O Política Agrícola Comum é um programa de subsídios da UE concebido para "apoiar os agricultores e melhorar a produtividade agrícola.”
Para combater a erosão do solo, os pesquisadores recomendaram reduzir a intensidade da lavoura e aumentar a cobertura vegetal em terras aráveis. "Essas ações são benéficas para a agrobiodiversidade funcional do sistema agrícola”, escreveram.
Seguir essas recomendações e outras boas práticas agrícolas pode reduzir a erosão da lavoura em 27%, a erosão hídrica em 20% e a erosão eólica em 9%.
Os pesquisadores disseram que a avaliação do solo e as medidas de conservação se tornariam cada vez mais importantes devido à das Alterações Climáticas.
O CCI disse que a atual avaliação da erosão do solo é a primeira desse tipo e é considerada uma base para o desenvolvimento de um sistema abrangente de monitoramento da saúde do solo no continente.

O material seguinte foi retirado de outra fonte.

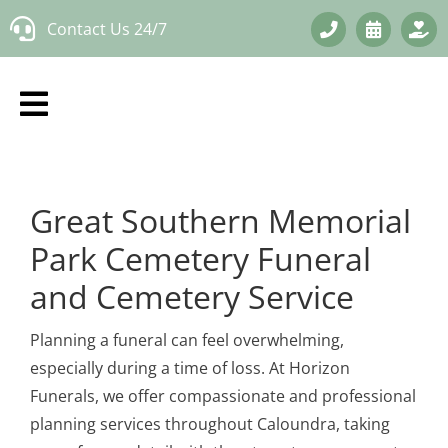
Skip
Contact Us 24/7
to
content
Great Southern Memorial
Park Cemetery Funeral
and Cemetery Service
Planning a funeral can feel overwhelming,
especially during a time of loss. At Horizon
Funerals, we offer compassionate and professional
planning services throughout Caloundra, taking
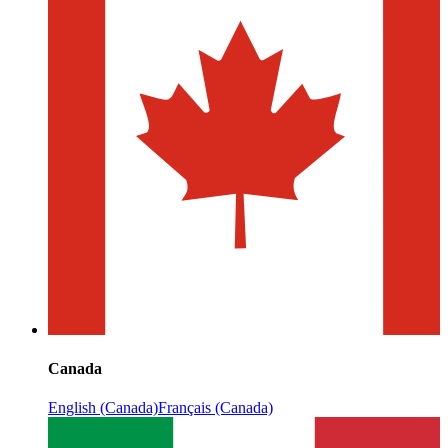
Canada
English (Canada)
Français (Canada)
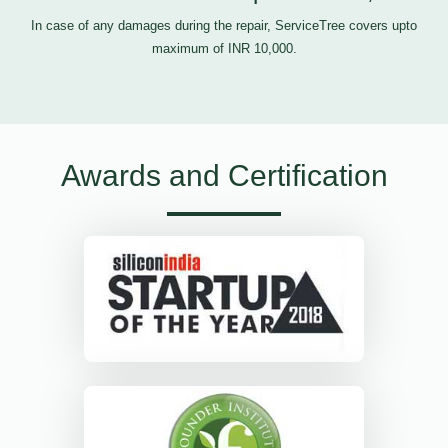
In case of any damages during the repair, ServiceTree covers upto
maximum of INR 10,000.
Awards and Certification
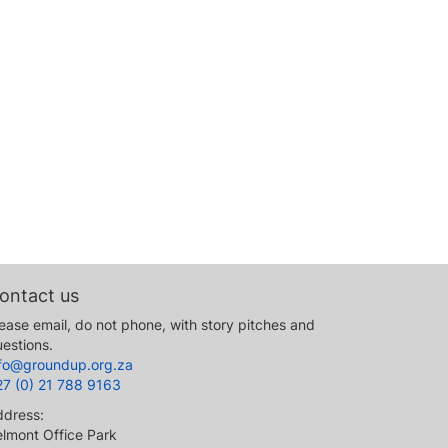
ontact us
ease email, do not phone, with story pitches and
estions.
nfo@groundup.org.za
27 (0) 21 788 9163
ddress:
lmont Office Park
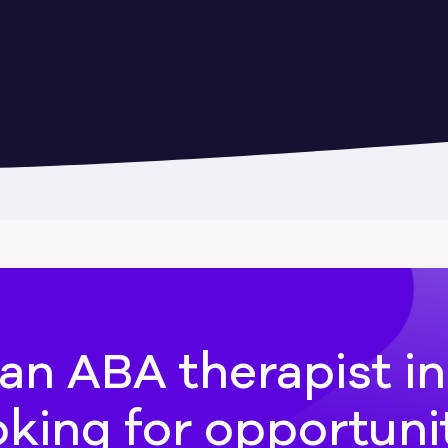
Cadwell
Camilla
hee
Canton
an ABA therapist i
oking for opportuni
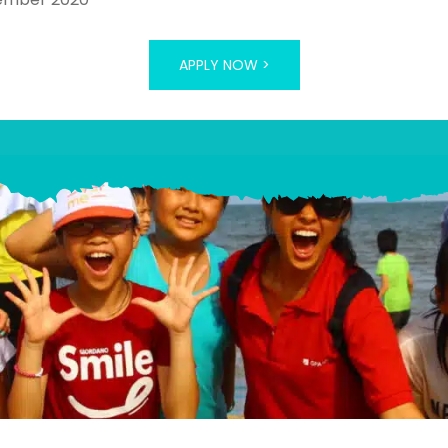
APPLY NOW >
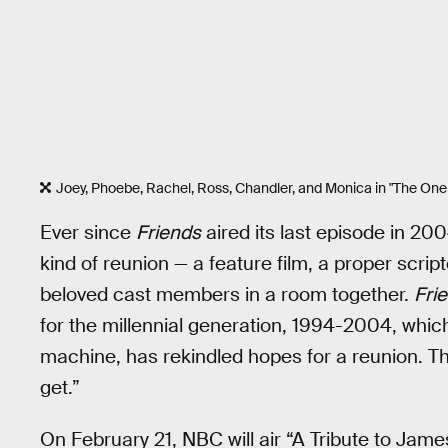
Joey, Phoebe, Rachel, Ross, Chandler, and Monica in "The O
Ever since
Friends
aired its last episode in 20
kind of reunion — a feature film, a proper script
beloved cast members in a room together.
Fri
for the millennial generation, 1994-2004, whic
machine, has rekindled hopes for a reunion. Th
get.”
On February 21, NBC will air “A Tribute to Jam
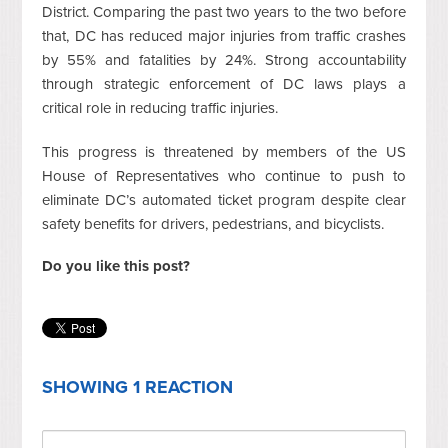
District. Comparing the past two years to the two before
that, DC has reduced major injuries from traffic crashes
by 55% and fatalities by 24%. Strong accountability
through strategic enforcement of DC laws plays a
critical role in reducing traffic injuries.
This progress is threatened by members of the US
House of Representatives who continue to push to
eliminate DC’s automated ticket program despite clear
safety benefits for drivers, pedestrians, and bicyclists.
Do you like this post?
SHOWING 1 REACTION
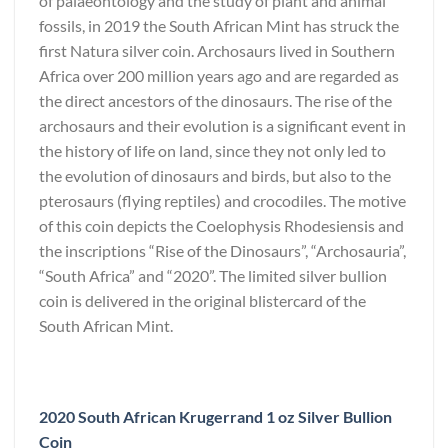
of palaeontology and the study of plant and animal
fossils, in 2019 the South African Mint has struck the
first Natura silver coin. Archosaurs lived in Southern
Africa over 200 million years ago and are regarded as
the direct ancestors of the dinosaurs. The rise of the
archosaurs and their evolution is a significant event in
the history of life on land, since they not only led to
the evolution of dinosaurs and birds, but also to the
pterosaurs (flying reptiles) and crocodiles. The motive
of this coin depicts the Coelophysis Rhodesiensis and
the inscriptions “Rise of the Dinosaurs”, “Archosauria”,
“South Africa” and “2020”. The limited silver bullion
coin is delivered in the original blistercard of the
South African Mint.
2020 South African Krugerrand 1 oz Silver Bullion
Coin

"A Europa está se movendo em direção a um ciclo hidrológico mais vigoroso que exacerbará o impacto da erosão... a geografia futura e as taxas de erosão podem ser substancialmente alteradas pelas mudanças climáticas”, escreveram.

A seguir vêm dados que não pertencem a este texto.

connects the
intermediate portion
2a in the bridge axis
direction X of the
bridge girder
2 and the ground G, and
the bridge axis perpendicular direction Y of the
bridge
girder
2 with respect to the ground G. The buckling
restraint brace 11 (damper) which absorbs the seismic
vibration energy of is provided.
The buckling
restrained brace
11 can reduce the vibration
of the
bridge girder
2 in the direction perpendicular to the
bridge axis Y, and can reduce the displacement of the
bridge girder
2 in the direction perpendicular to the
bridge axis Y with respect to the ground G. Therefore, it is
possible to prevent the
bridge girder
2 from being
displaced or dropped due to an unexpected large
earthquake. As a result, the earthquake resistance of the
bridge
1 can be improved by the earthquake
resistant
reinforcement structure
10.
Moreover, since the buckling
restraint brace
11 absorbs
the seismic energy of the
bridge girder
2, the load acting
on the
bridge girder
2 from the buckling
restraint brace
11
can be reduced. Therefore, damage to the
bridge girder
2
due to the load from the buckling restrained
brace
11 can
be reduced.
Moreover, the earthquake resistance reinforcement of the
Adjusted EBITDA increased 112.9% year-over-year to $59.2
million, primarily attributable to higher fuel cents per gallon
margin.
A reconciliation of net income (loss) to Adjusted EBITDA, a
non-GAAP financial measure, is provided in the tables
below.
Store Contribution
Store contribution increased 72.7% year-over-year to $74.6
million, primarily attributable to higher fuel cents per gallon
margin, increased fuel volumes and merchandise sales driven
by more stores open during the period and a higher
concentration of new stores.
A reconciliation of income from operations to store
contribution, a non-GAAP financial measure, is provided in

"O caminho para o sistema de agricultura sustentável, neutro em carbono e amigo da biodiversidade defendido no Acordo Verde da UE passa por uma estratégia temática de proteção do solo contra múltiplos processos erosivos simultâneos”, acrescentaram os pesquisadores.
O CCI disse que há atualmente apenas um punhado de programas de pesquisa de erosão do solo em todo o mundo, notadamente a pesquisa da Cooperativa Nacional dos Estados Unidos e o Programa Nacional de Pesquisa Geral da China sobre Conservação do Solo e da Água.
A nova pesquisa fará parte do "Estratégia do solo da UE para 2030” promulgada no ano passado para lidar com a degradação da terra.